• Activity
Set the listing down exactly; no pictures.

=== Begin Enclosure ===

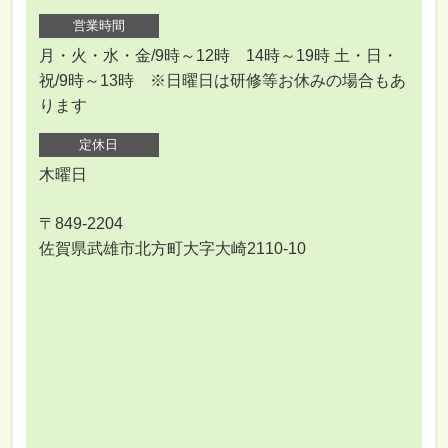
営業時間
月・火・水・金/9時～12時 14時～19時 土・日・
祝/9時～13時 ※日曜日は研修等お休みの場合もあ
ります
定休日
木曜日
〒849-2204
佐賀県武雄市北方町大字大崎2110-10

=== End Enclosure ===

• Answer box
営業時間
月・火・水・金/9時～12時 14時～19時 土・日・
祝/9時～13時 ※日曜日は研修等お休みの場合もあ
ります
定休日
木曜日
〒849-2204
佐賀県武雄市北方町大字大崎2110-10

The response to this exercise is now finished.